# Back into the hobby...



## mydani (May 15, 2021)

...thanks to D. Walstad who kind of brought me here.

Hi all!


I already had 2 phases in my life in which I had several "high tech" aquariums (teenager, and mid-20s)... But sooner or later I got sick of the work you have put into it to keep everything "alive", so I dropped out.
2 weeks ago I accidentially stumbled across a YT video about a Walstad tank, googled Walstad Method, bought the book, read it twice, bought some stuff, bob's your uncle....

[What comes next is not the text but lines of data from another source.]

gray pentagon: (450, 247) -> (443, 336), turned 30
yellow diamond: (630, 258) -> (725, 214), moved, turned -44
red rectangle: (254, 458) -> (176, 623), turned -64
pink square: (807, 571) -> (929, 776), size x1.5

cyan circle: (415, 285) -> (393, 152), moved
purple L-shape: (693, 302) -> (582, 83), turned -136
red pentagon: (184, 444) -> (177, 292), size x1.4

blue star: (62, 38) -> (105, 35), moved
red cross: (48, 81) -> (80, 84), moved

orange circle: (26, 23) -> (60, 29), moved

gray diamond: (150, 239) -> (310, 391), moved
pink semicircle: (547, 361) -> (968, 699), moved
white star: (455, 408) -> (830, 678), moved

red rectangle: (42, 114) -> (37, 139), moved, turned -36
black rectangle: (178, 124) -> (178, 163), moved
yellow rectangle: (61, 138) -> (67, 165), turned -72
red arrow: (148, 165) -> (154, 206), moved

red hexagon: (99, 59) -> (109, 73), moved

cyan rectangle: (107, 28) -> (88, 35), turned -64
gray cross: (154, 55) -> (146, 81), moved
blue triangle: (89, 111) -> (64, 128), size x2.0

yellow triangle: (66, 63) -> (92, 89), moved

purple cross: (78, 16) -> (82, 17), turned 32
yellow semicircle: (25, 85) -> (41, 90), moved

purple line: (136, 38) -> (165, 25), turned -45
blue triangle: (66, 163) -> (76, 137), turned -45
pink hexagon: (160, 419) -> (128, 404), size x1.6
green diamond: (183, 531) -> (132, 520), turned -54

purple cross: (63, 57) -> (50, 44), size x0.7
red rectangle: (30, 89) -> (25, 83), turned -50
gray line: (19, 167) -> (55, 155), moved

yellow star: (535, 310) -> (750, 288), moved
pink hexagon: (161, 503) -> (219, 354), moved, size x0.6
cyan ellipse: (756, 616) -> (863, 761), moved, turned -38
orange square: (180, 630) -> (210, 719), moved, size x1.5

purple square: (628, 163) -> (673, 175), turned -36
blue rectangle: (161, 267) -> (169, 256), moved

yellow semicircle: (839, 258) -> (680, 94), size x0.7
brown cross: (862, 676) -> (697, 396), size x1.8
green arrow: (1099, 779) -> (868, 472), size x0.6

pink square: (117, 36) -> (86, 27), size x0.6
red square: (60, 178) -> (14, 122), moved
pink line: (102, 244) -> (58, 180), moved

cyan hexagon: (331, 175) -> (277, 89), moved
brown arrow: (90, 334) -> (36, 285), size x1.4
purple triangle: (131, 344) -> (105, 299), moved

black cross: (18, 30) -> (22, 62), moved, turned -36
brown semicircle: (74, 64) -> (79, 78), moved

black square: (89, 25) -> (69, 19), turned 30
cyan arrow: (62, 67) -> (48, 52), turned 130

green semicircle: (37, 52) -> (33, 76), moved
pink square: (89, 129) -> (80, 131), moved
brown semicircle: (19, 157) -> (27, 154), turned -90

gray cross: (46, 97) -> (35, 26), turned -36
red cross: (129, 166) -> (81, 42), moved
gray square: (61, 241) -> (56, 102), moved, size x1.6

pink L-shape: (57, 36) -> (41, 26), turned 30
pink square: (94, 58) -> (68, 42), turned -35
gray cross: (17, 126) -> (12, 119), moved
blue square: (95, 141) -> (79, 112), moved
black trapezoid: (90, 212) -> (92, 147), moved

Last 3 days I slowly arranged everything and today set up a nano Walstad tank. It's a small cube 25x25x30cm.
I used potting soil, sifted, few cm high, and topped of in two colored sand. The black one is 2-4mm, the white one simple play sand. The big stone is glued to acrylic glas - no soil inbetween the stone and glas.
Plant-wise it will be an experiment.

I am really not a fan of the LED lights, it's bright white with few blue LEDs. I guess fish details would pop nicely, not so much the plants I suppose...















Anyways, wanted to drop by, *say thanks to the lady who kind of opened this hobby again* once more.

C U

Regards from germany

Daniel


----------



## Michael (Jul 20, 2010)

Welcome to APC!

Diana's book brought me back into the hobby about ten years ago. It's wonderful, isn't it?


----------



## dwalstad (Apr 14, 2006)

Cute tank! Looks like a good start. Now, it is up to the plants.


----------



## mydani (May 15, 2021)

Thanks!

I will hold back how wonderful it is - if all things work out half decently, it surely will be.  This time it's all different... 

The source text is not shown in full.